Pronounciation: A-GAV-e app-LAN-ta
Hardiness zones
Sunset 12-24
USDA 8 (with protection), 9-11
Landscape Use: Medium to large scale rock gardens, cactus and succulent gardens, Mediterranean-style landscapes, large landscape borders, containers on large patios, textural accent, specimen.
Form & Character: Variable form, rosetting, round, stiff, sharp, large and imposing, dangerous, gray.
Growth Habit: Evergreen, succulent, yet fibrous perennial, monocarpic, moderate growth rate to 4- to 6-feet tall with equal spread, mostly solitary, rarely acaulescent producing basal offshoots from short underground rhizome.
Danger alert: When mature, gray agave get very large and are well-armed with needle-sharp spines.
Flowers & Fruits: Flowers brilliant, short tubular, in clusters on a 25-feet tall stalk, usually after 15 to 25 years; fruits brown, unattractive.
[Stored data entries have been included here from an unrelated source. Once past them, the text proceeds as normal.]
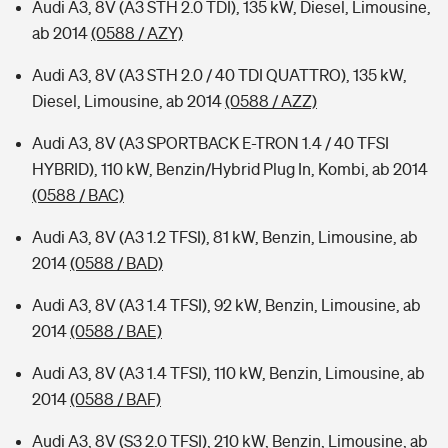
Audi A3, 8V (A3 STH 2.0 TDI), 135 kW, Diesel, Limousine,
ab 2014
(0588 / AZY)
Audi A3, 8V (A3 STH 2.0 / 40 TDI QUATTRO), 135 kW,
Diesel, Limousine, ab 2014
(0588 / AZZ)
Audi A3, 8V (A3 SPORTBACK E-TRON 1.4 / 40 TFSI
HYBRID), 110 kW, Benzin/Hybrid Plug In, Kombi, ab 2014
(0588 / BAC)
Audi A3, 8V (A3 1.2 TFSI), 81 kW, Benzin, Limousine, ab
2014
(0588 / BAD)
Audi A3, 8V (A3 1.4 TFSI), 92 kW, Benzin, Limousine, ab
2014
(0588 / BAE)
Audi A3, 8V (A3 1.4 TFSI), 110 kW, Benzin, Limousine, ab
2014
(0588 / BAF)
Audi A3, 8V (S3 2.0 TFSI), 210 kW, Benzin, Limousine, ab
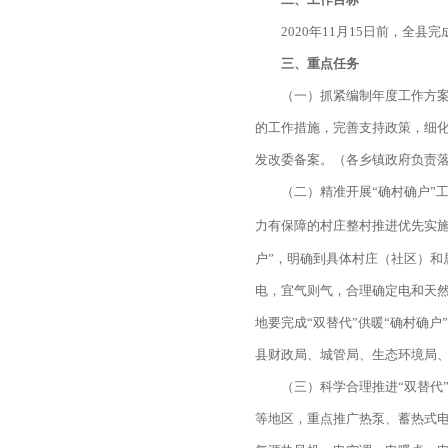
2020年11月15日前，全县
三、重点任务
（一）抓紧编制年度工作方案
的工作措施，完善支持政策，细
发改委备案。（各乡镇政府负责
（二）精准开展“确村确户”
力有保障的村庄整村推进优先实施
户”，明确到具体村庄（社区）和
电，宜气则气，合理确定电和天然
地要完成“双替代”供暖“确村确
县财政局、城管局、生态环境局
（三）科学合理推进“双替代
等地区，重点推广热泵、蓄热式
After flowering, reproductive stalks can produce bulbils instead of fruit.
Seasonal Color: Flowers during spring.
Temperature: Tolerant
Light: Full sun or partial sun, no full shade.
Soil: Tolerant of numerous soil textures so long as soil is well drained.
Watering: Only occassional water during summer once established.
Pruning: None, except to prune the needle-like tips of the terminal leaf spines to reduce potential injury to human beings and damage to inflatable sports balls.
Propagation: Seed, basal offshoots, bulbils when they are produced on post-anthesis flower stalks.
Disease and Pests: None
Additional comments: Gray agave is not for small landscape spaces or those landscape spaces in close proximity to human traffic. Gray agave is similar to Agave parryi when young, but becomes quite a bit larger at maturity when it is sometimes confused with Agave americana. The popular cultivar 'Cream Spike' is a dwarf, small growing, variegated form with light blue-gray-green to olive green, leaves, with cream-colored edges and erect-spreading central spines that in Phoenix needs partial shade and/or protection from the western summer sun.
Ethnobotanical uses: The leaves contain strong fibres that are used for making rope, matting, coarse cloth, hunting nets, baskets, rope and sandals, and are used for embroidery of leather in a technique known as 'piteado'.